Caris’ comprehensive molecular profiling assesses whole exome (DNA), whole transcriptome (RNA) and protein expression, providing an unmatched resource and the ideal path forward to conduct the translational research to accelerate discovery for detection, diagnosis, monitoring, therapy selection and drug development to improve the human condition.
Caris will present additional data from studies demonstrating the critical role of precision medicine and molecular profiling in the treatment of cancer. All presentations will be made available online through Caris’ website beginning April 8, 2022.
Additional Presentations Reveal Impact of Comprehensive Molecular Profiling and Potential Clinical Actionability
- Comprehensive characterization of FGF/FGFR alterations in invasive breast cancers (Abstract #5793)

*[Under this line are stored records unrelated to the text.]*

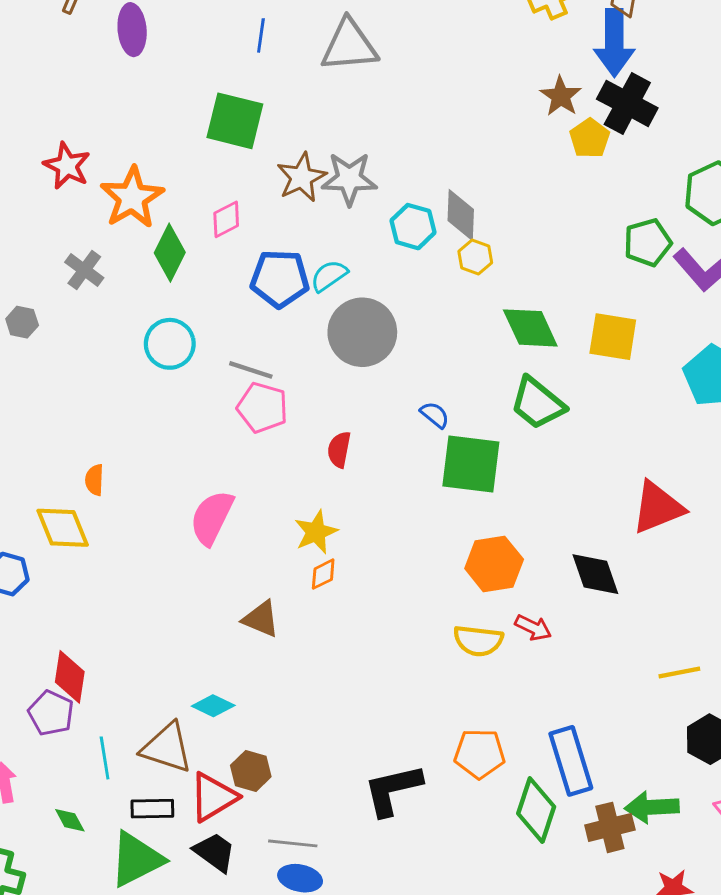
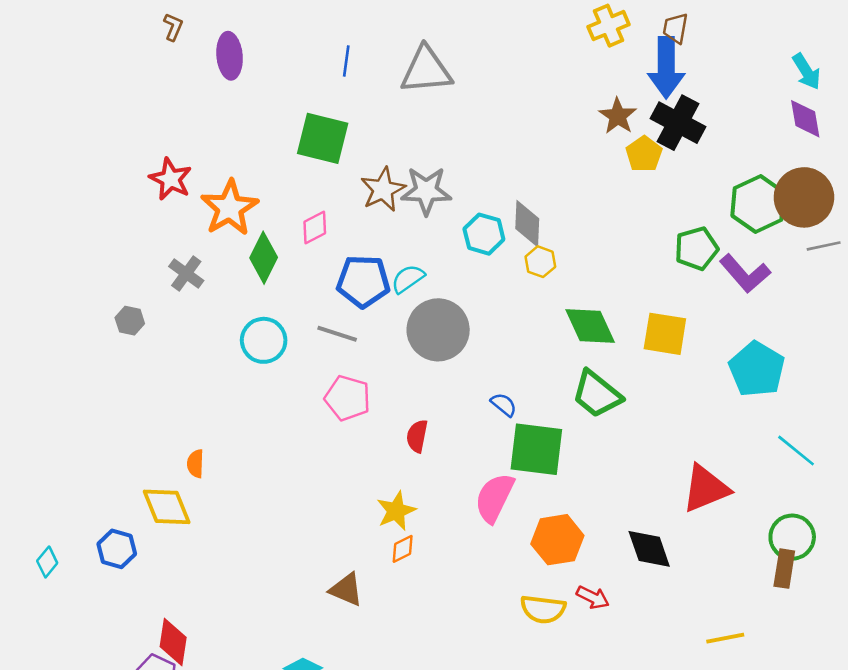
gray line: (251, 370) -> (337, 334), moved
pink semicircle: (212, 518) -> (494, 498), moved

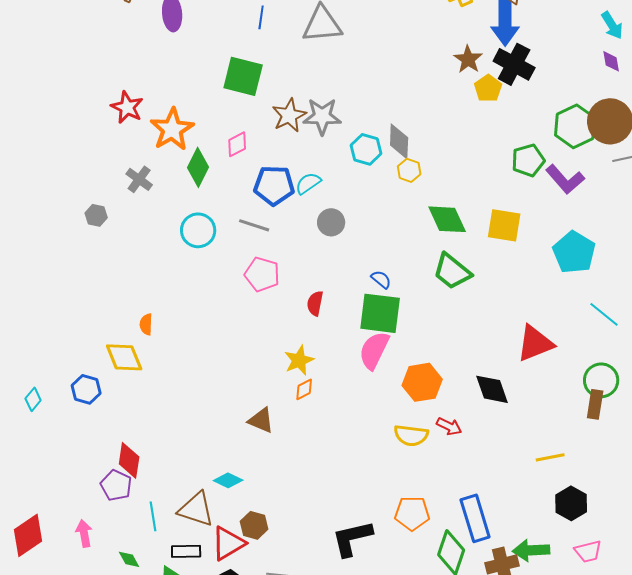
purple diamond: (805, 119) -> (611, 61), size x0.7
gray circle: (438, 330) -> (331, 222), size x0.6
green square: (536, 449) -> (380, 313), moved

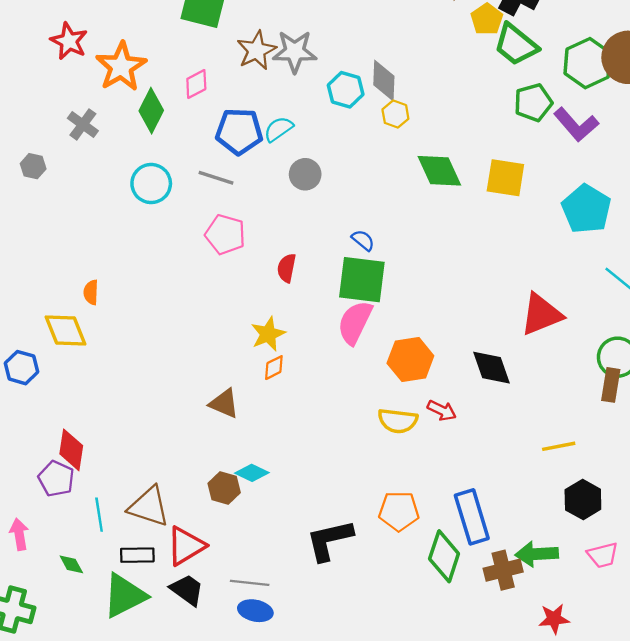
green trapezoid: (452, 271) -> (516, 45), moved
cyan diamond: (228, 480) -> (252, 473), moved
brown hexagon: (254, 525) -> (224, 488), moved

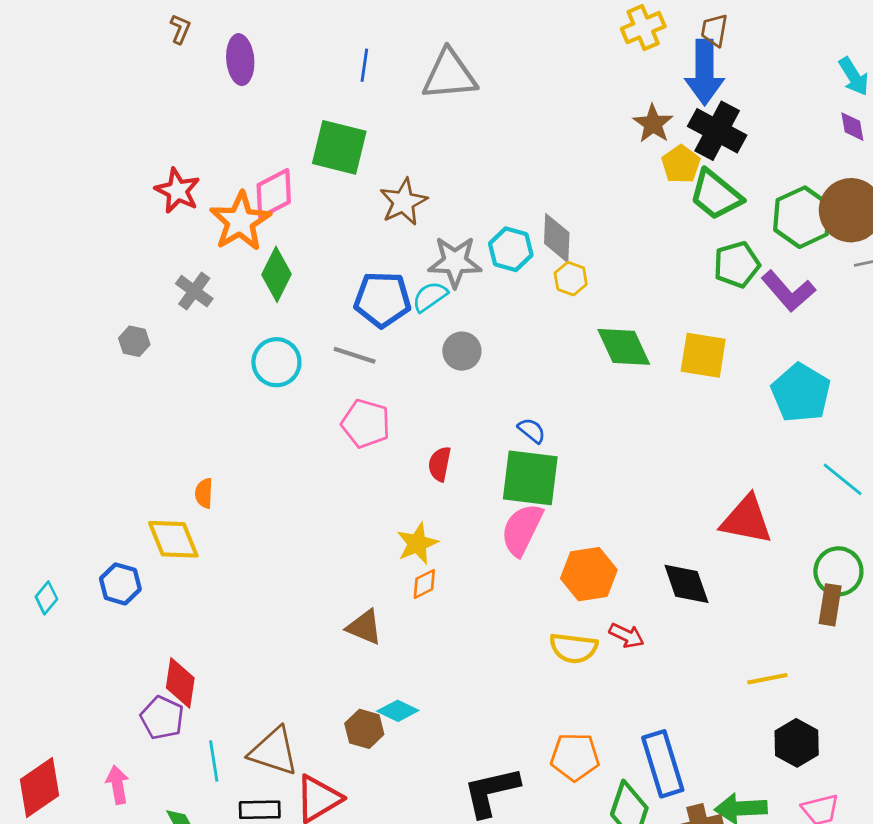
gray star: (295, 52) -> (455, 262), moved
pink diamond: (196, 84) -> (274, 193), moved, size x1.4
red triangle: (541, 314) -> (746, 520), turned 33

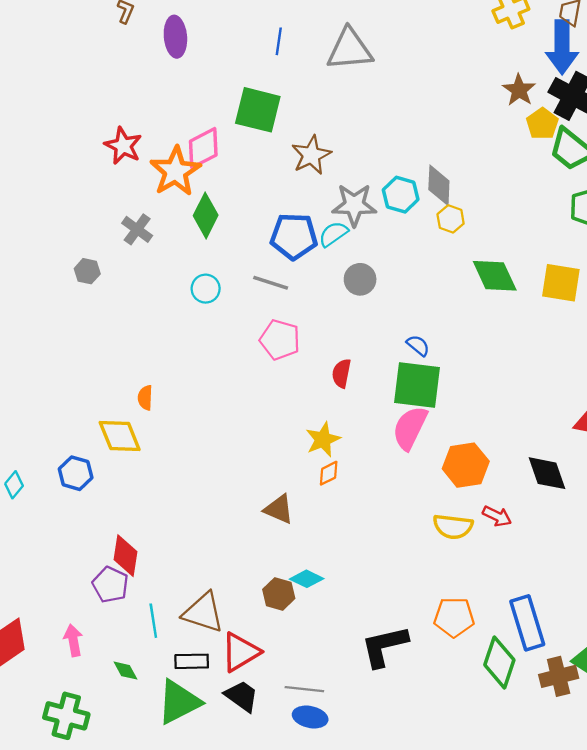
cyan circle: (276, 362) -> (206, 289), size x0.7

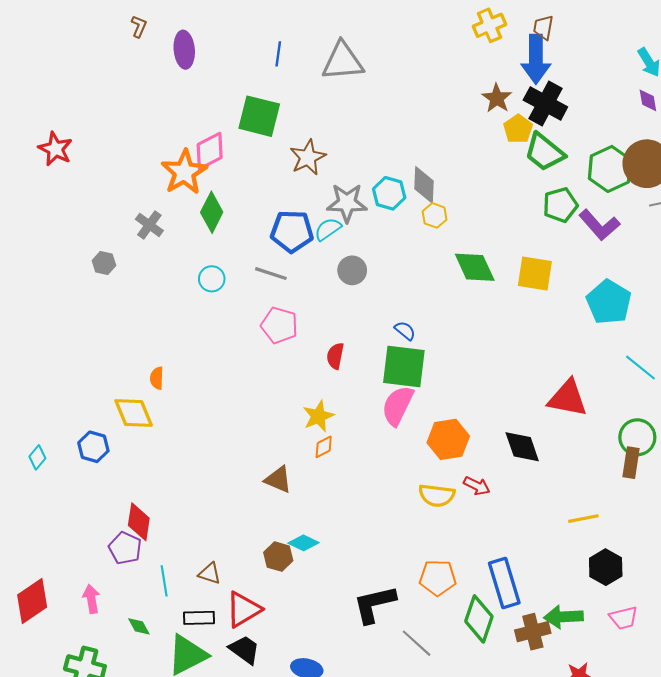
red star: (123, 146) -> (55, 149), moved
brown triangle: (203, 613) -> (210, 574), size x0.6
gray line: (304, 689) -> (417, 643), moved, turned 36

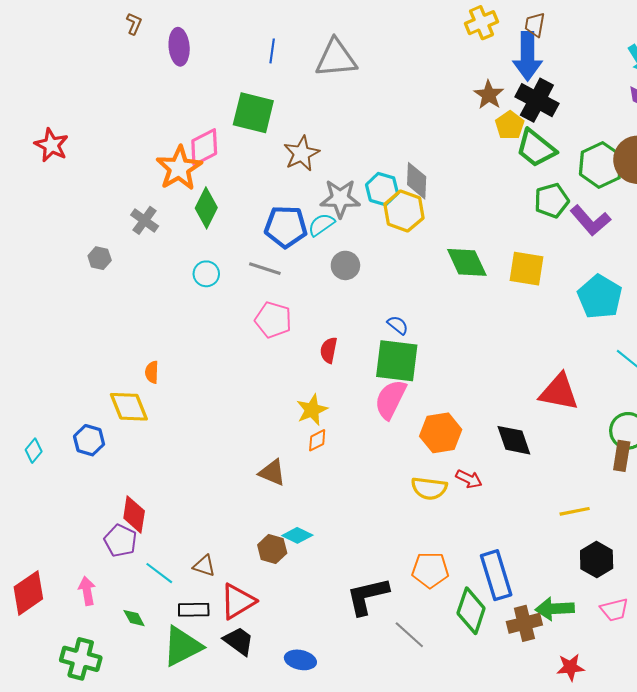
yellow hexagon: (435, 215) -> (404, 211), moved, size x1.6
cyan line: (164, 581) -> (159, 573), turned -44

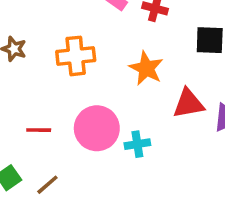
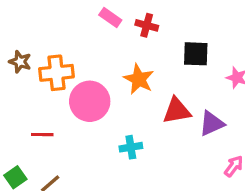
orange cross: (76, 56) -> (56, 73), moved
pink circle: (97, 128) -> (90, 101), moved

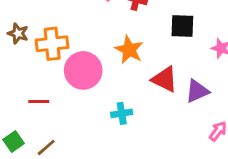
red triangle: (177, 111) -> (165, 79), turned 36

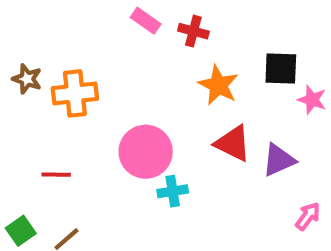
black square: (182, 26) -> (281, 69), moved
orange star: (129, 50) -> (218, 85), moved
pink circle: (83, 70) -> (146, 152), moved

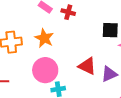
orange star: (218, 85) -> (44, 38), moved

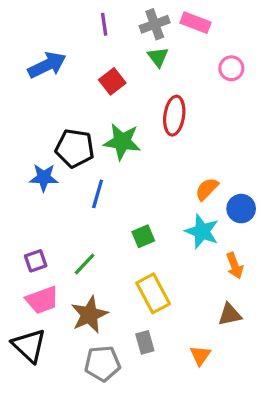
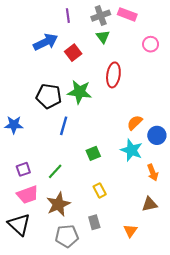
blue arrow: (47, 65) -> (46, 42), moved
blue star: (44, 178) -> (14, 125), moved
yellow rectangle: (153, 293) -> (100, 190), size x0.6

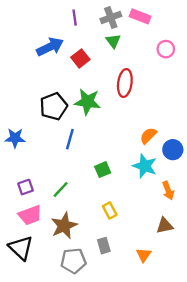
black pentagon: (49, 96) -> (54, 106), turned -30

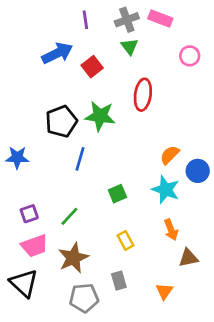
orange arrow: (168, 191) -> (171, 230), moved

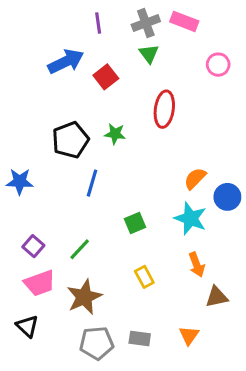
green star: (100, 116) -> (115, 134), size x0.6
purple square: (29, 214) -> (33, 246), turned -30
gray rectangle: (119, 281) -> (140, 338), moved, turned -66
black triangle: (24, 283) -> (27, 326), size x0.7

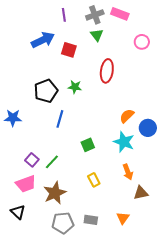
red square: (106, 77) -> (69, 50), turned -35
purple square: (33, 246) -> (32, 160), moved

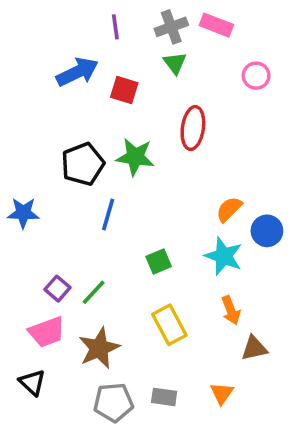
green star: (75, 87) -> (135, 157), size x1.5
yellow rectangle: (94, 180) -> (169, 325), size x1.5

FGFR signaling is central for cancer cell proliferation, migration, angiogenesis and survival; FGFR alterations have become clinically actionable in increasing number of cancer types. This study evaluated the incidence and characterization of numerous FGF/FGFR alterations in over 12,000 invasive breast cancers and highlighted the tremendous heterogeneity of FGF/FGFR alterations in various histologic and molecular subtypes as well as different metastatic sites of breast cancer. Further, the associations of FGFR alterations and resistance to therapies were shown in a large clinical database with matched molecular results.
- Genomic and immune characteristics of EGFR subtypes in non-small cell lung cancer (NSCLC) (Abstract #4119)
While EGFR mutant NSCLC tumors generally are resistant to PD-1/PD-L1 inhibitors, a small subset of patients can have durable responses. EGFR-mutant tumors demonstrate significant molecular heterogeneity, however, there is a lack of clarity on the genomic and immune profiles of EGFR mutation subtypes, and further elucidation of this may help in identifying patients likely to respond to immune based therapies. Leveraging the multi-omic molecular data generated by Next-Generation Sequencing of DNA and RNA on a large cohort of NSCLC tumors, this study confirms the decreased immunogenicity associated with most subtypes of EGFR mutations manifested by biomarkers including PD-L1, TMB and CD8+ T cell infiltration; and reveals rare EGFR mutations associated with favorable immune profile that may suggest responsiveness to immune therapy.